LaborPress

June 23, 2014
By Stephanie West

Pittsburgh, Penn. – The APWU opened another front in the campaign to Stop Staples with a protest in Pittsburgh on June 17. The city is one of four tests sites for the program that established postal counters in more than 82 of the company’s office-supply stores – staffed with Staples employees rather than U.S. Postal Service workers. Postmaster General Patrick R. Donahoe and Staples brass intend to expand the program to Staples 1,500 U.S. stores.

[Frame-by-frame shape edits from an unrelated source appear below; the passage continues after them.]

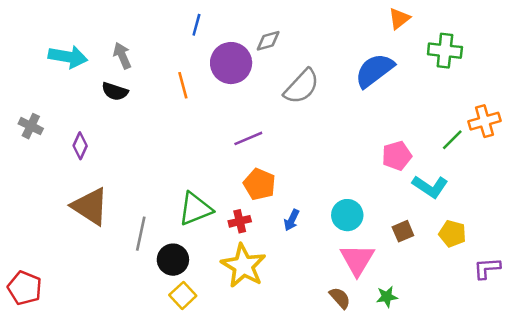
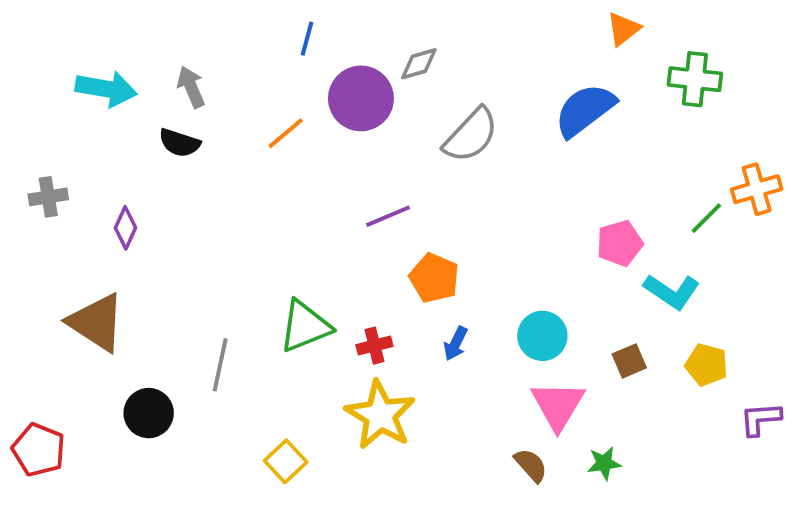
orange line: (183, 85) -> (286, 133), turned 65
gray cross: (31, 126) -> (48, 197), turned -35
orange pentagon: (259, 184) -> (434, 278), moved
brown triangle: (90, 206) -> (97, 322), moved
black circle: (173, 260) -> (149, 413), moved

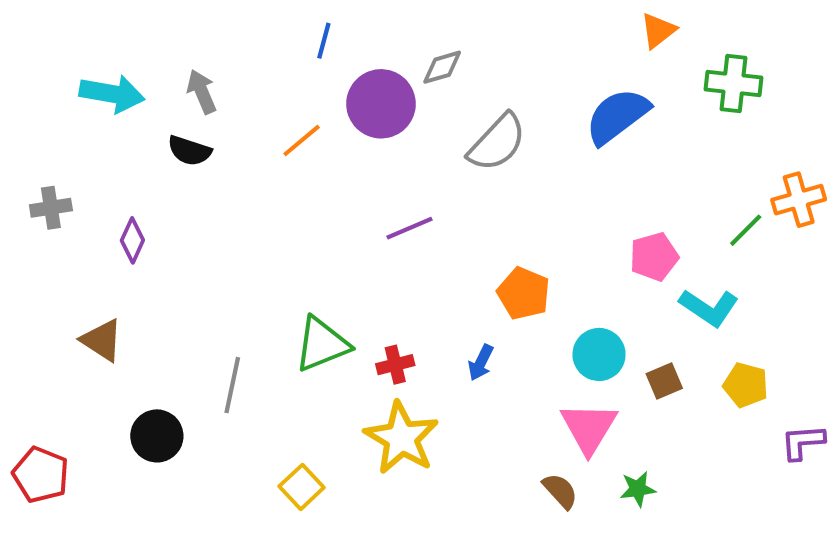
orange pentagon: (434, 278) -> (524, 293), moved
brown triangle: (97, 322) -> (102, 340), size x0.7
cyan circle: (542, 336) -> (599, 354), moved

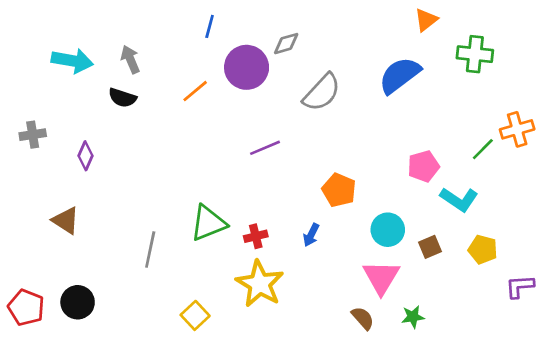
black circle: (157, 436) -> (78, 302), moved

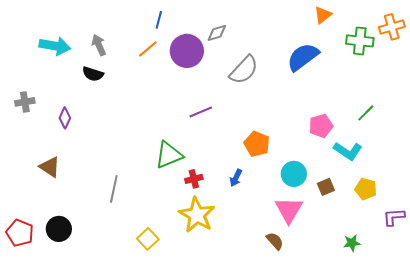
orange line: (195, 91) -> (148, 49), moved
orange cross: (517, 129) -> (392, 27), moved
green triangle: (208, 223) -> (169, 155), moved
green star: (413, 317) -> (352, 243), moved

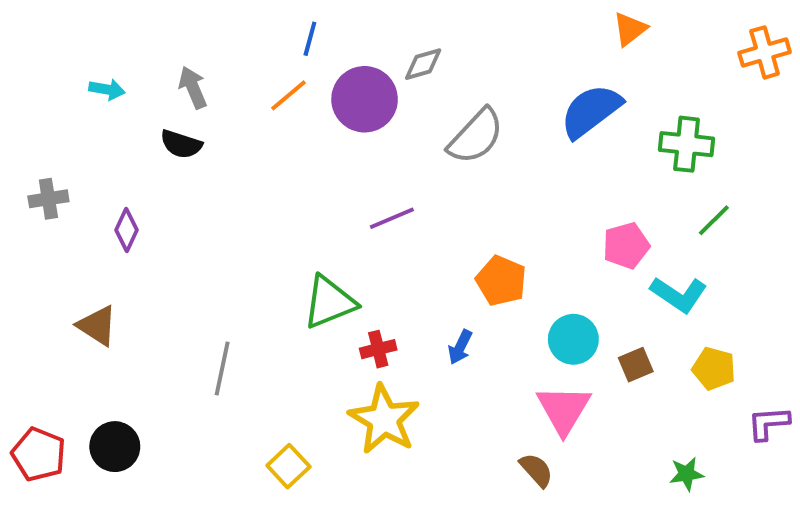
green cross: (360, 41) -> (687, 144), moved
cyan arrow: (55, 46) -> (107, 89), size x0.6

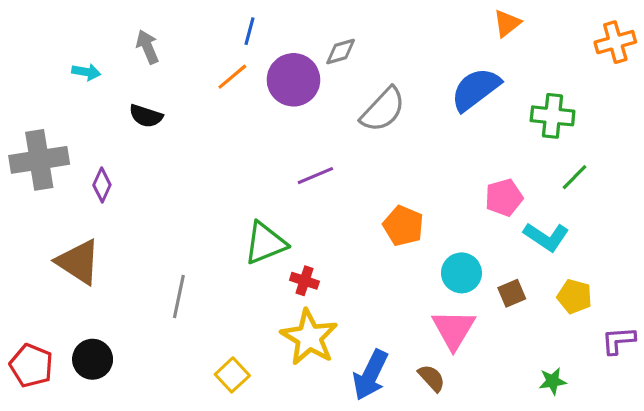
gray arrow: (193, 88) -> (147, 47), moved
gray cross: (48, 199) -> (39, 160), size x1.8
brown triangle: (97, 326) -> (78, 262), size x1.4
blue arrow: (460, 347) -> (370, 375), moved, size x1.8
red cross: (378, 349) -> (304, 281), turned 32

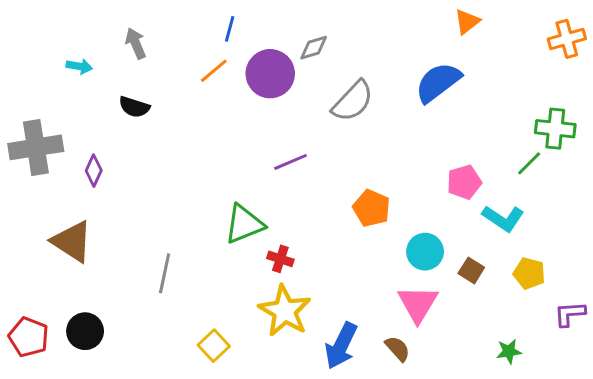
green cross: (553, 116) -> (555, 129), moved
brown square: (512, 293) -> (471, 270), turned -35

More than 125 protestors paraded outside the Staples store at 4801 McKnight Road from 12-2 p.m. chanting “Privatization, We Say No, The Staples Deal Has Got to Go,” and “The U.S. Mail is Not for Sale.”

Participants include members of the Pittsburgh Metro Area Local APWU and Retiree Chapter, the National Association of Letter Carriers (NALC), the National Postal Mail Handlers Union (NPMHU), Local 32BJ of the Service Employees International Union (SEIU), the Steamfitters Union and members of One Pittsburgh and Pittsburgh UNITED.

APWU Eastern Region Coordinator Mike Gallagher addressed the crowd, declaring that the people’s right to universal access to postal services would be jeopardized if they were subject to the “whims of a for-profit corporation” like Staples.

Ongoing protests have been held on an almost-daily basis at Staples stores in the San Francisco Bay Area since January and in Atlanta since March. Fifty-six protests were held across the country on April 24, the National Day of Action to Stop Staples. The fourth test site is in Central Massachusetts, not far from Staples’ corporate headquarters.